La vie a Neuvic sous la Monarchie de Juillet


Le choix d'évoquer cette période n'est pas dicté par une préférence particulière pour le règne de Louis-Philippe. Il vient tout simplement, que pour cette époque, nous disposons d'un document important: l'enquête de Cyprien BRARD.

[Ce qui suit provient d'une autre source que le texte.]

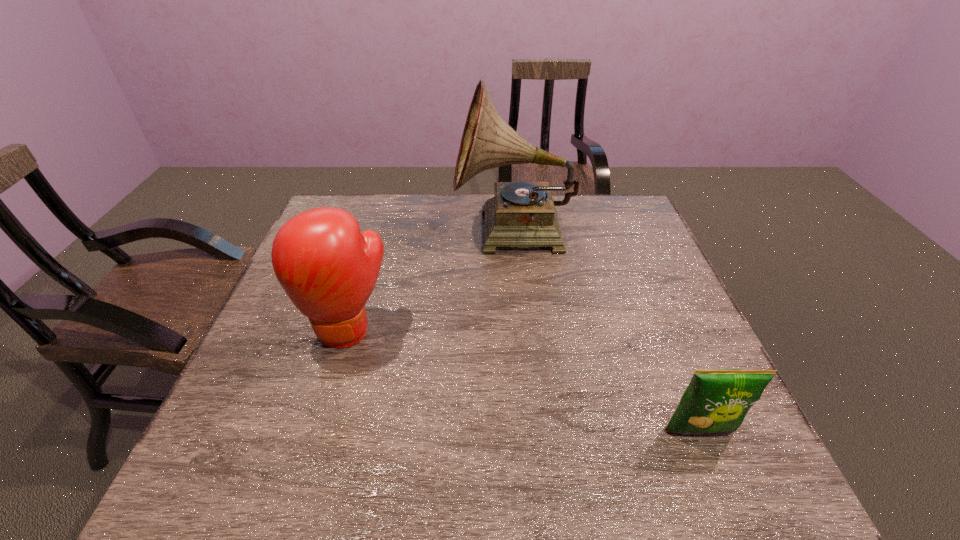 Where is `vacant space located 0.090m on the front-facing side of the crisp (potato chip)`? vacant space located 0.090m on the front-facing side of the crisp (potato chip) is located at coordinates (725, 492).

Where is `object at the far edge`? The height and width of the screenshot is (540, 960). object at the far edge is located at coordinates click(x=521, y=214).

At what (x,y) coordinates should I click in order to perform the action: click on object situated at the left edge. Please return your answer as a coordinate pair (x, y). The image size is (960, 540). Looking at the image, I should click on (328, 269).

I want to click on object present at the right edge, so [715, 400].

Find the location of a particular element. The width and height of the screenshot is (960, 540). free spot at the left edge of the desktop is located at coordinates (253, 385).

Find the location of a particular element. Image resolution: width=960 pixels, height=540 pixels. vacant point at the right edge is located at coordinates (637, 350).

The image size is (960, 540). Identify the location of free point at the far left corner. (359, 203).

The image size is (960, 540). I want to click on free spot at the near left corner of the desktop, so click(x=237, y=489).

Locate an element on the screen. Image resolution: width=960 pixels, height=540 pixels. vacant area at the far right corner is located at coordinates (626, 211).

In the image, there is a desktop. At what (x,y) coordinates should I click in order to perform the action: click on vacant area at the near right corner. Please return your answer as a coordinate pair (x, y). Looking at the image, I should click on (736, 455). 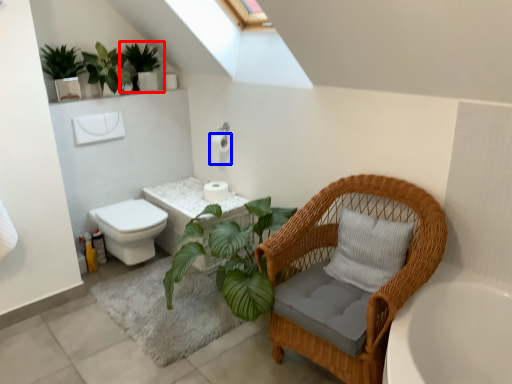 Question: Among these objects, which one is farthest to the camera, houseplant (highlighted by a red box) or toilet paper (highlighted by a blue box)?

Choices:
 (A) houseplant
 (B) toilet paper

Answer: (B) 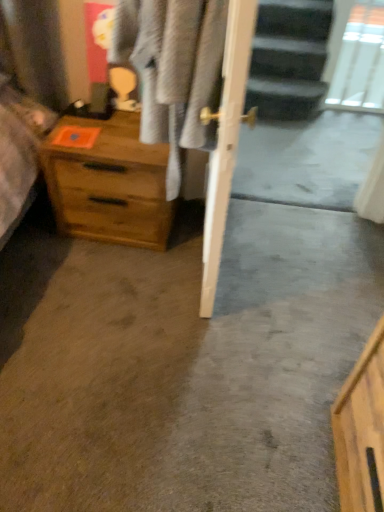 Question: From a real-world perspective, is wooden chest of drawers at left under transparent glass door at upper right?

Choices:
 (A) no
 (B) yes

Answer: (B)

Question: From the image's perspective, would you say wooden chest of drawers at left is positioned over transparent glass door at upper right?

Choices:
 (A) yes
 (B) no

Answer: (B)

Question: Is wooden chest of drawers at left surrounding transparent glass door at upper right?

Choices:
 (A) no
 (B) yes

Answer: (A)

Question: Considering the relative sizes of wooden chest of drawers at left and transparent glass door at upper right in the image provided, is wooden chest of drawers at left shorter than transparent glass door at upper right?

Choices:
 (A) no
 (B) yes

Answer: (B)

Question: Could you tell me if wooden chest of drawers at left is turned towards transparent glass door at upper right?

Choices:
 (A) no
 (B) yes

Answer: (A)

Question: From a real-world perspective, relative to wooden chest of drawers at left, is light gray fabric at center vertically above or below?

Choices:
 (A) below
 (B) above

Answer: (B)

Question: In terms of height, does light gray fabric at center look taller or shorter compared to wooden chest of drawers at left?

Choices:
 (A) short
 (B) tall

Answer: (B)

Question: From the image's perspective, relative to wooden chest of drawers at left, is light gray fabric at center above or below?

Choices:
 (A) below
 (B) above

Answer: (B)

Question: Looking at the image, does light gray fabric at center seem bigger or smaller compared to wooden chest of drawers at left?

Choices:
 (A) big
 (B) small

Answer: (A)

Question: Is point (362, 57) closer or farther from the camera than point (115, 146)?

En effet, en 1835, le Préfet Auguste Romieu confiait à Cyprien BRARD, homme de science, l'organisation d'une enquête statistique sur le Département de la Dordogne. Pour la réalisation de cette enquête Brard expédia, au maire des 583 communes du département, un questionnaire de 122 questions classées en trois séries et 5 sous parties -Topographie-Agriculture-Industrie-Hygiène et Santé Publique Antiquités et Curiosités. Les maires répondirent parfois avec réticence, 15% ne répondirent pas, et certains ne répondirent que partiellement.

A Neuvic, à cette époque, le maire était Chapelou, mais c'est l'adjoint De Villesuzanne-Lagarde qui répondit à ce questionnaire. Devant le laconisme des réponses fournies, on peut supposer que l'adjoint n'était pas très au courant des problèmes agricoles, ou que plus simplement il agit prudemment, avec la méfiance du monde rural, face à une enquête pouvant servir à l'établissement d'une nouvelle fiscalité.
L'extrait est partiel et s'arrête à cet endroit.